== Segment start ==

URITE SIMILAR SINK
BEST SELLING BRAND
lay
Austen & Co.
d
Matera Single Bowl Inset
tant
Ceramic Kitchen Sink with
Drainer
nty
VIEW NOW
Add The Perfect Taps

== Segment end ==

## Problem
Starting with the line that contains "Austen & Co.", return every line through the last one of the records, exactly as written.

## Your solution
Austen & Co.
d
Matera Single Bowl Inset
tant
Ceramic Kitchen Sink with
Drainer
nty
VIEW NOW
Add The Perfect Taps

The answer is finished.